Descriptive Statistics Table
Once you have your data in a spreadsheet, you can perform descriptive statistical analysis. For example:
- Counties: Use the ROWS() function to count the number of rows in each sheet of counties
- Population: If your data has a population column, use the SUM() function to sum the population in each sheet of counties
- Maximum incidence rate: Use the MAX() function with the incidence rate column
- Minimum incidence rate: Use the MIN() function with the incidence rate column
- Mean incidence rate: Use the AVERAGE() function to get the mean incidence rates
- Standard deviation: Use the STDEV() function to get the standard deviations of the incidence rates, which describes the width of the distribution better than the the min and max outliers
- Percent difference: Get the percent difference by dividing, subtracting on (100%), and formatting the cell as a percentage
- Additional incidence: Multiply the additional incidence times the population to estimate the additional number of new diagnoses that could be attributed to the analyzed effect
Give the sheet a meaningful title.
Turn off the spreadsheet gridlines and add formatting.
One way of visualizing a distribution is a histogram, that divides the distribution into a set of ranges, and then displays the number of values in each range.
To compare the two distributions, we can add a second data series. While the height of the bars is different due to the larger number of counties outside the nuclear plant areas of influence, the peak values of the nuclear plant counties are slightly to the right of the non-nuclear counties.
Configuring the histogram to place the outlier 1% in the outside bars keeps the chart from being too wide.
Configuring the bucket size to a smaller value (10 in this case) reduces the number of bars and may make the curve clearer, depending on your distribution.
If you are collaborating with others, or wish to include a spreadsheed and chart in a Story Map, you need to publish the chart. Note that you can publish the whole workbook or just the current spreadsheet or chart. You should choose the latter if placing the chart in a Story Map as a visualization.
While this comparatively simple type of analysis gives intuitive results with a minimum amount of effort, it is subject to a number of limitations that should be noted when attempting to interpret the results of the analysis.

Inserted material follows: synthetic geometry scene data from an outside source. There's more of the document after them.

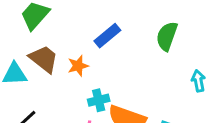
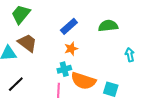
green semicircle: (167, 36) -> (108, 26), turned 66
orange star: (78, 66) -> (71, 49), moved

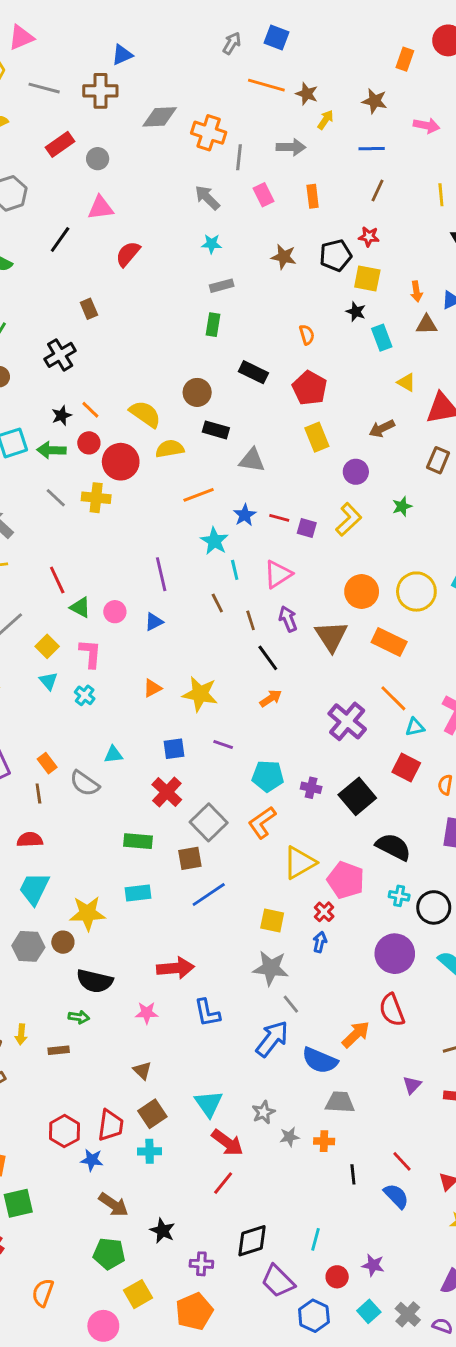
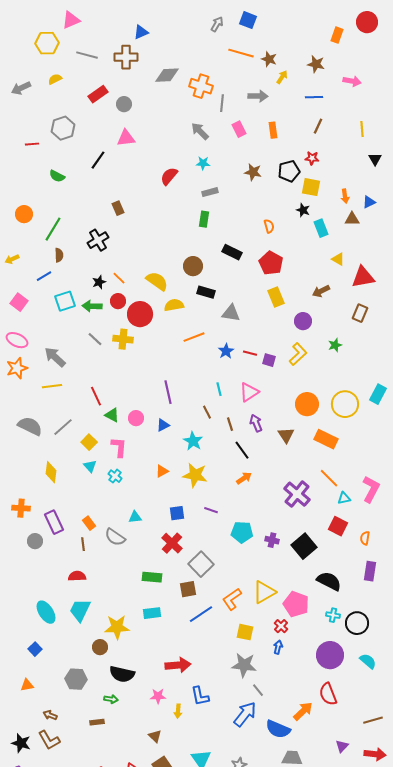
red semicircle: (128, 254) -> (169, 176), moved
cyan star: (214, 541) -> (193, 441), moved
brown triangle: (331, 636) -> (286, 435), size x0.7
orange L-shape: (262, 822) -> (232, 599), moved
gray hexagon: (28, 946) -> (76, 679), moved
yellow arrow: (21, 1034) -> (178, 711), moved

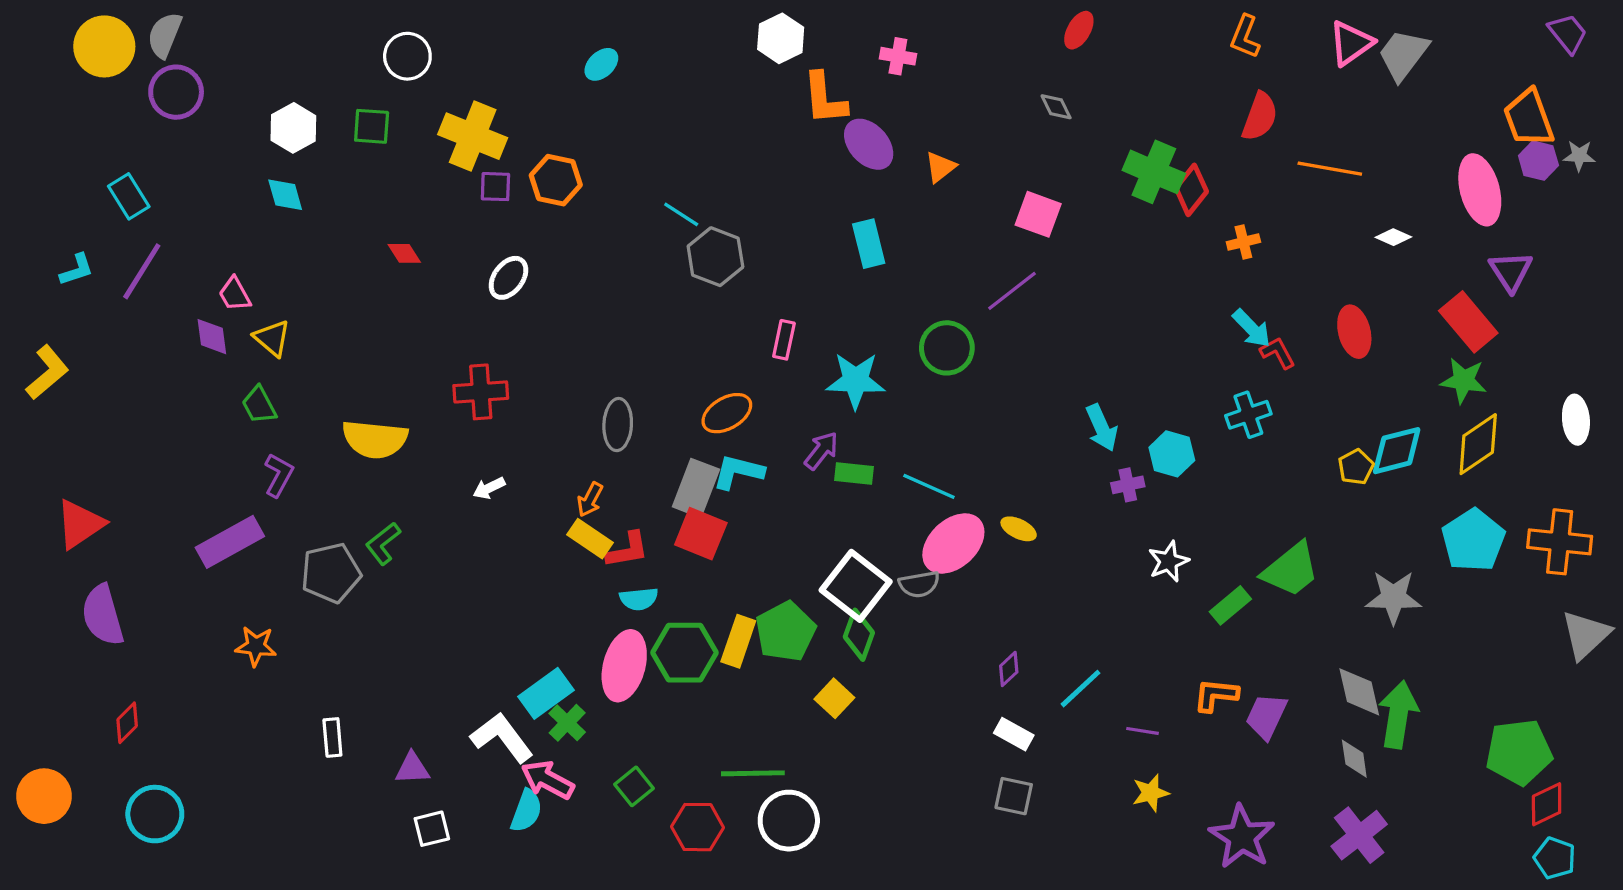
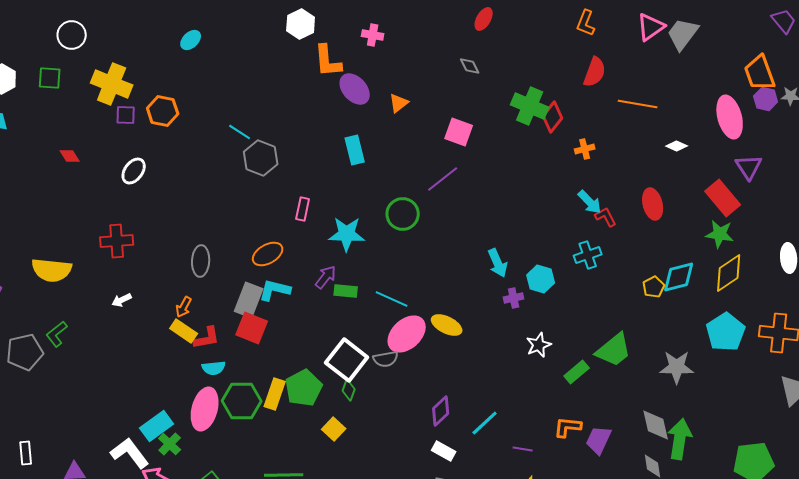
yellow ellipse: (1019, 529) -> (447, 325), size x1.4
green diamond: (859, 635) -> (349, 390), size x0.7
purple diamond: (1009, 669) -> (441, 411), size x1.4

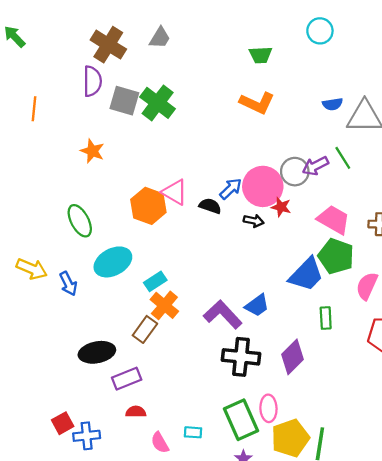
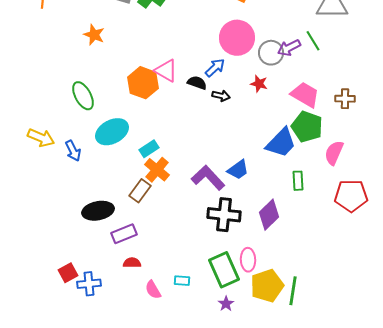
pink circle: (263, 186) -> (237, 38), moved
black arrow: (254, 221) -> (221, 96), moved

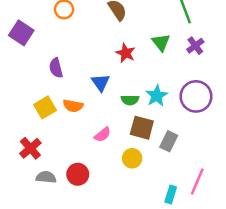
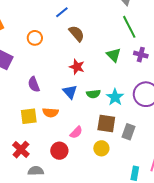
purple cross: (195, 46) -> (141, 55), turned -32
red star: (126, 53) -> (77, 67), moved
green semicircle: (130, 100) -> (93, 94), moved
yellow square: (45, 107) -> (29, 116), turned 30
red circle: (78, 174) -> (59, 151), moved

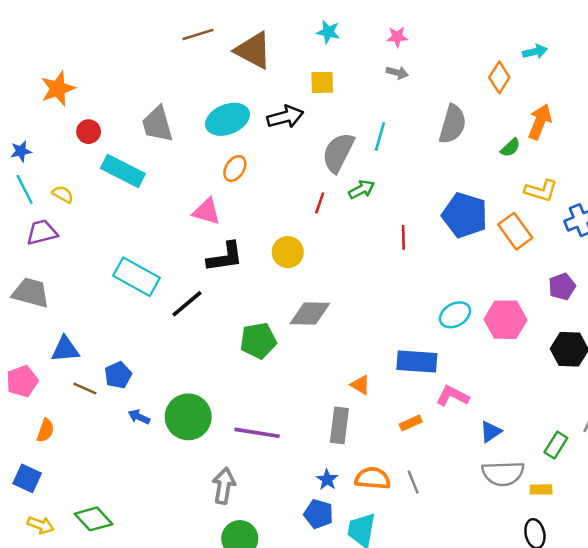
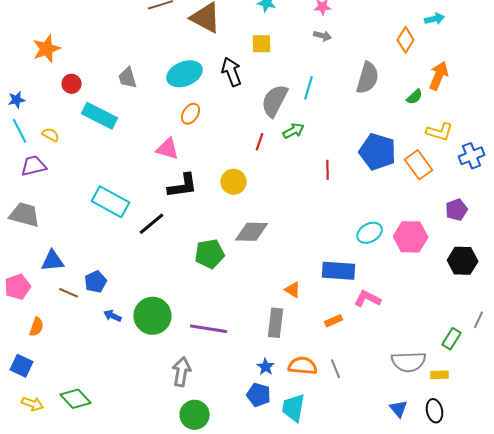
black arrow: (285, 117) -> (232, 72), turned -96
gray trapezoid: (157, 124) -> (128, 78), size x0.7
blue triangle: (491, 432) -> (399, 409), moved, turned -36

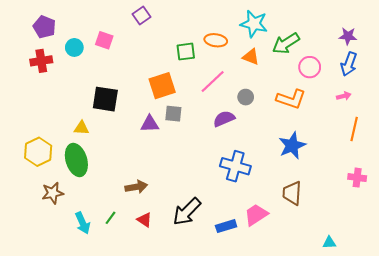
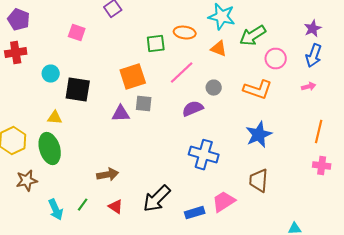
purple star: (348, 36) -> (313, 29), turned -30
cyan circle: (74, 47) -> (51, 74), moved
orange line: (354, 129) -> (319, 132), moved

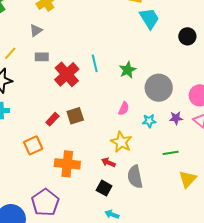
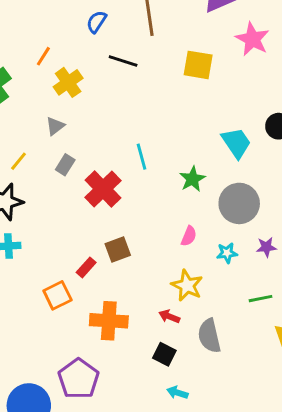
cyan trapezoid: (149, 18) -> (236, 143), moved
gray rectangle: (42, 57) -> (65, 165), turned -56
cyan line: (95, 63) -> (141, 157), moved
red rectangle: (52, 119) -> (86, 267), moved

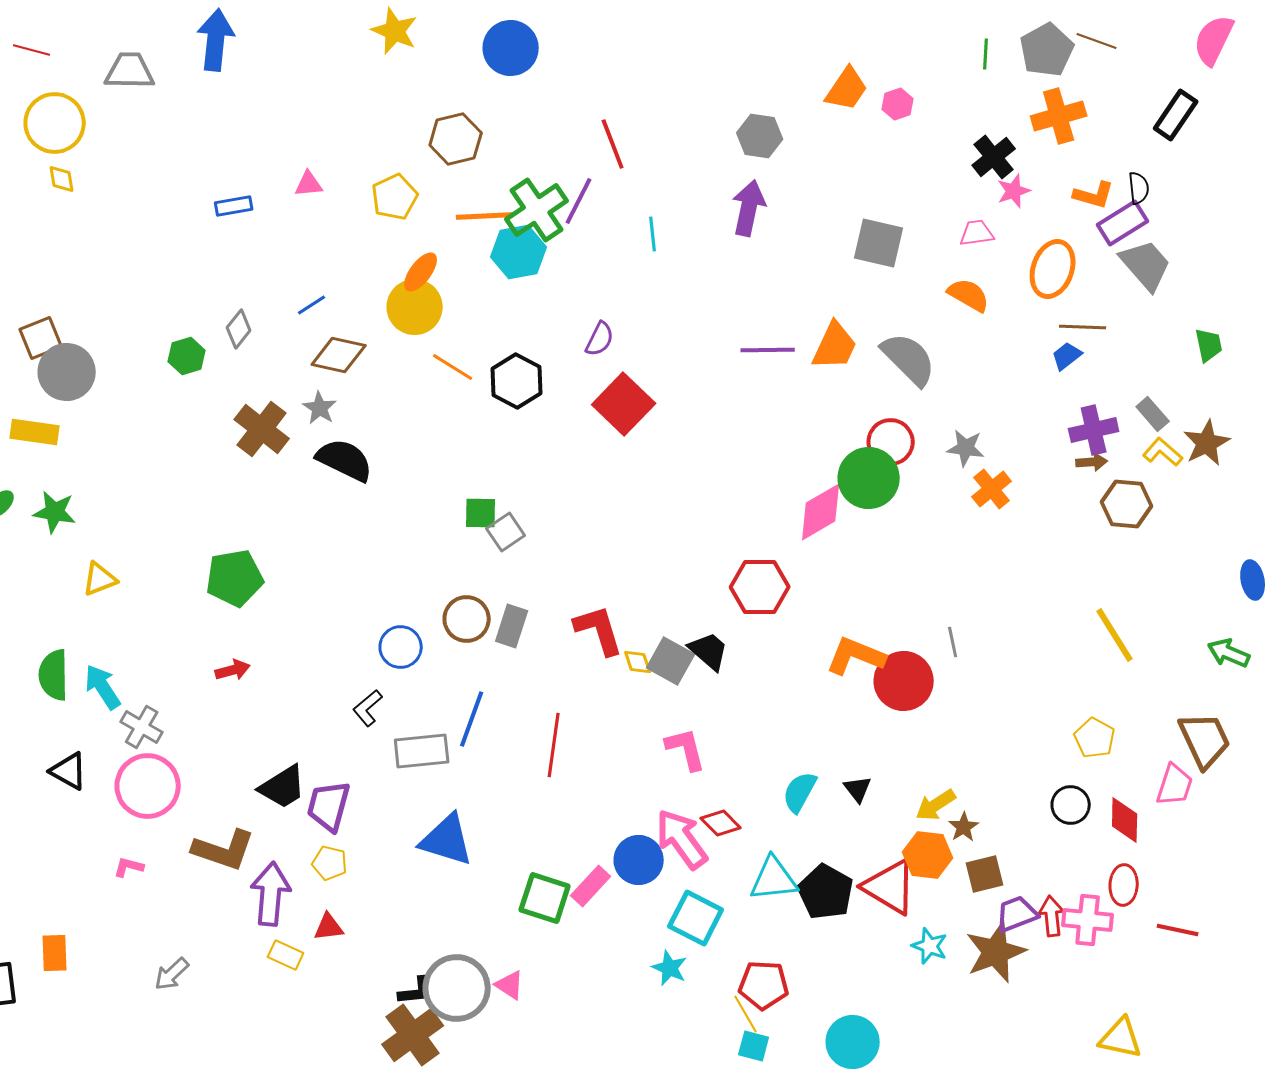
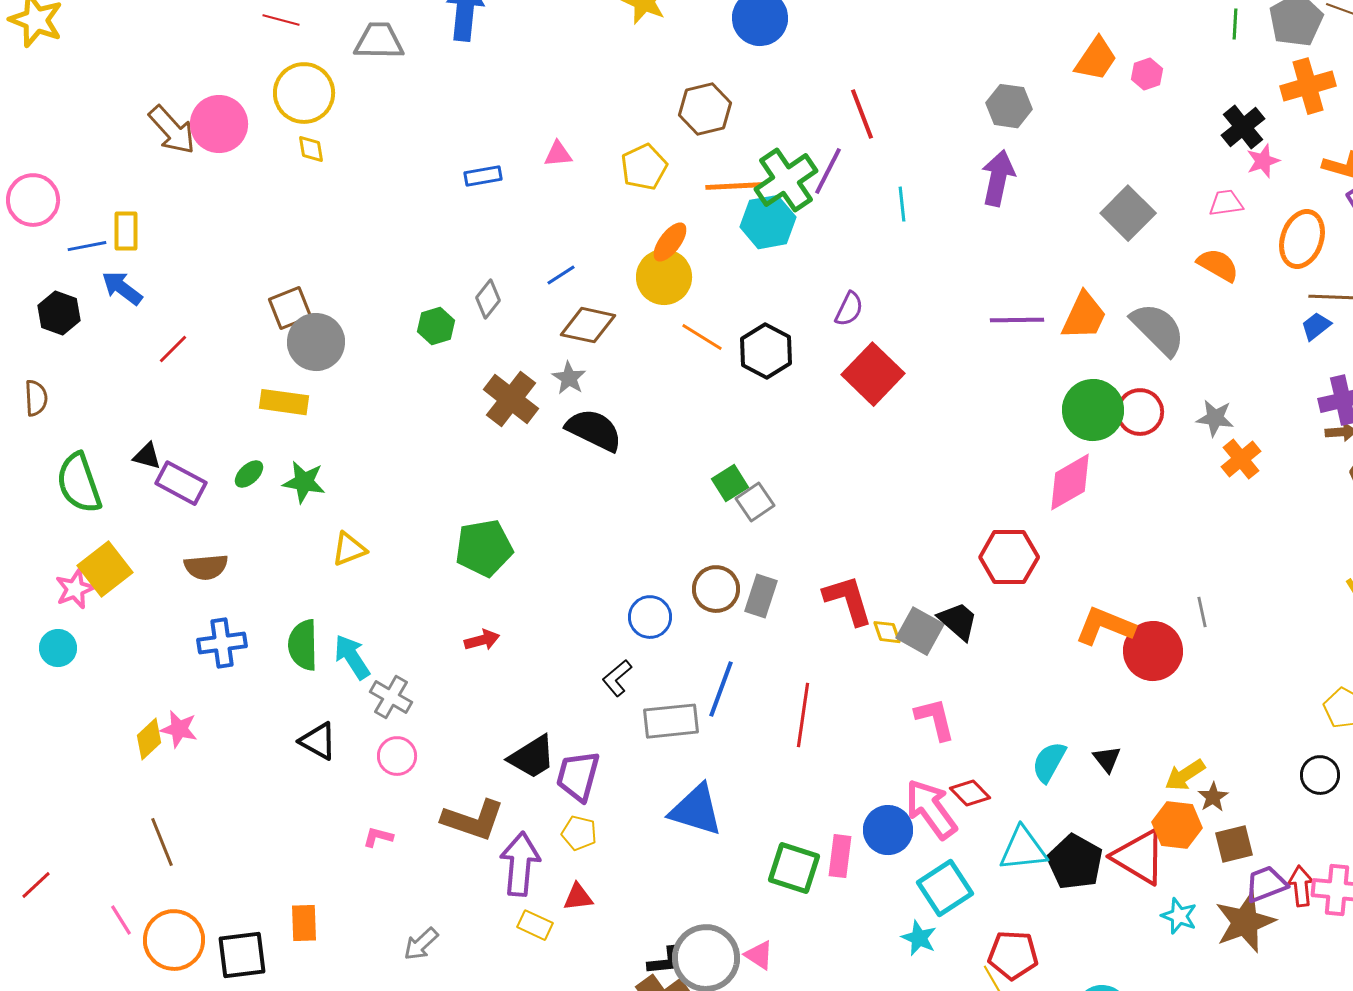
gray square: (879, 243) -> (1128, 213), turned 32
green circle: (869, 478) -> (1093, 410), moved
green square: (481, 513) -> (730, 483), turned -33
pink circle: (148, 786) -> (397, 756), size x0.6
pink rectangle: (591, 886) -> (840, 856), turned -36
cyan square: (696, 918) -> (945, 888), turned 30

- Confounding - the third variable problem: The factors that went into deciding where to to place the points of influence may also be factors that contribute to the effect. For this example, power plants are probably built in less-affluent areas to avoid community opposition, and affluence is inversely correlated with cancer risk. Power plants may also depress surrounding property values, attracting low-income residents who already have high cancer risk. And, power plants may be built in areas with existing industrial infrastructure that is the source of carcinogens.
- Modifiable areal unit problem (MAUP): Counties are irregularly sized both in terms of area and population. Accordingly, large, sparsely-populated areas might dilute the influences while small densely-populated areas might overstate the effect.
- Missing variables: The causes of conditions like cancer are complex and can involve multiple factors like genetics, lifestyle, and other environmental issues beyond the observed variable. A more robust analysis would need to consider these other factors and attempt to control for them before making a definitive attribution of cause to one specific influence in the area.
- Small numbers problem: In areas with small populations, the occurance (or absence) of one rare health condition can have an outsized influence on the incidence or prevalance rate for that area. Because there are a large number of counties with small populations in the US, these extremes can distort the descriptive statistics derived from those values.